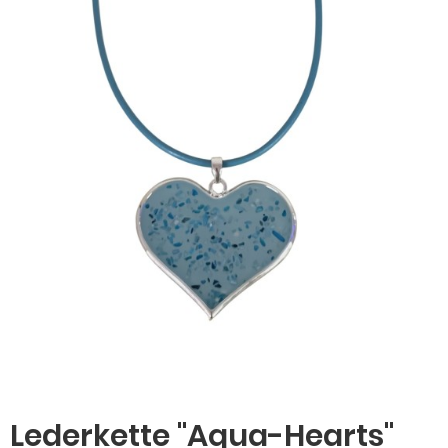
Lederkette "Aqua-Hearts"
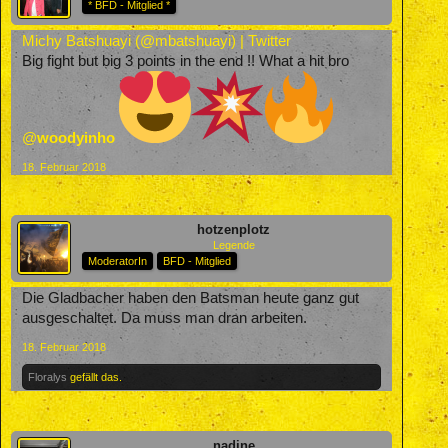
* BFD - Mitglied *
Michy Batshuayi (@mbatshuayi) | Twitter
Big fight but big 3 points in the end !! What a hit bro
@
woodyinho
18. Februar 2018
hotzenplotz
Legende
ModeratorIn
BFD - Mitglied
Die Gladbacher haben den Batsman heute ganz gut
ausgeschaltet. Da muss man dran arbeiten.
18. Februar 2018
Floralys
gefällt das.
nadine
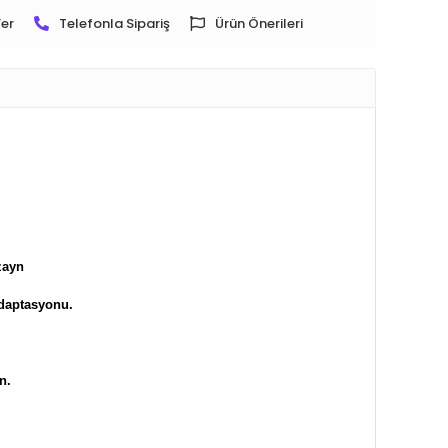
er
Telefonla Sipariş
Ürün Önerileri
zayn
adaptasyonu.
n.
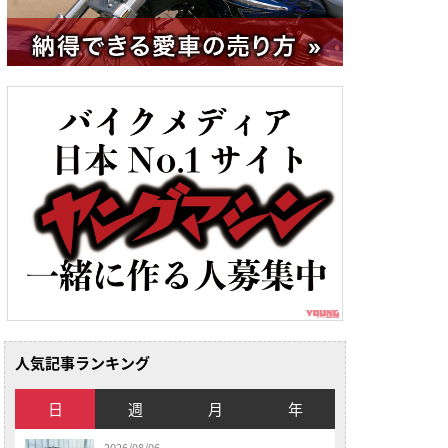
人気記事ランキング
日
週
月
年
2026/08/06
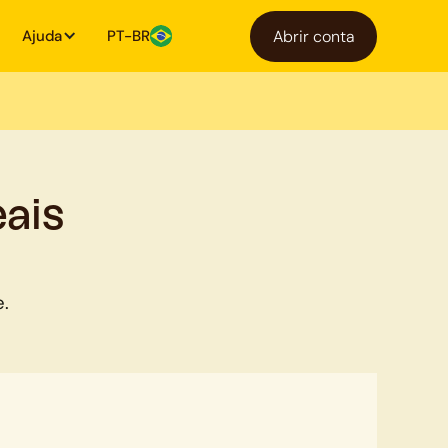
Ajuda
PT-BR
Abrir conta
ais
e.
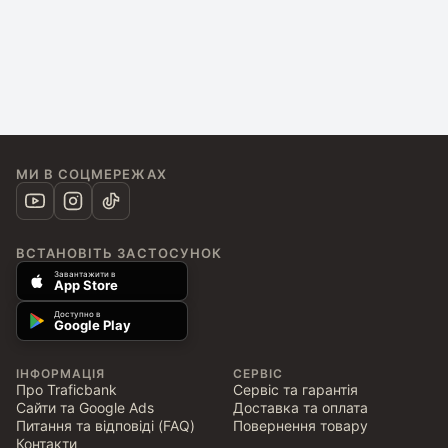
МИ В СОЦМЕРЕЖАХ
ВСТАНОВІТЬ ЗАСТОСУНОК
Завантажити в
App Store
Доступно в
Google Play
ІНФОРМАЦІЯ
СЕРВІС
Про Traficbank
Сервіс та гарантія
Сайти та Google Ads
Доставка та оплата
Питання та відповіді (FAQ)
Повернення товару
Контакти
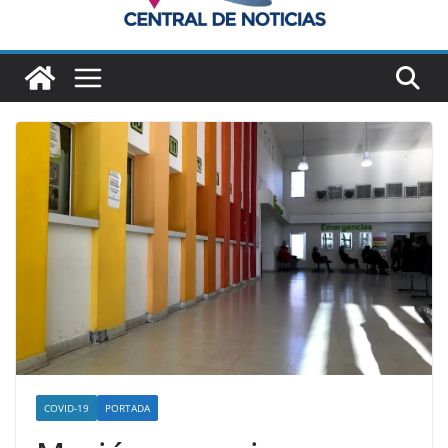
COVID-19
PORTADA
-=-=-=-=-
Every entry above should be returned exactly, with no images included.

Solution to the exercise »
Lederkette "Aqua-Hearts"
* BFD - Mitglied *
Michy Batshuayi (@mbatshuayi) | Twitter
Big fight but big 3 points in the end !! What a hit bro
@
woodyinho
18. Februar 2018
hotzenplotz
Legende
ModeratorIn
BFD - Mitglied
Die Gladbacher haben den Batsman heute ganz gut
ausgeschaltet. Da muss man dran arbeiten.
18. Februar 2018
Floralys
gefällt das.
nadine
er
Telefonla Sipariş
Ürün Önerileri
zayn
adaptasyonu.
n.
人気記事ランキング
日
週
月
年
2026/08/06
Ajuda
PT-BR
Abrir conta
ais
e.
МИ В СОЦМЕРЕЖАХ
ВСТАНОВІТЬ ЗАСТОСУНОК
Завантажити в
App Store
Доступно в
Google Play
ІНФОРМАЦІЯ
СЕРВІС
Про Traficbank
Сервіс та гарантія
Сайти та Google Ads
Доставка та оплата
Питання та відповіді (FAQ)
Повернення товару
Контакти
COVID-19
PORTADA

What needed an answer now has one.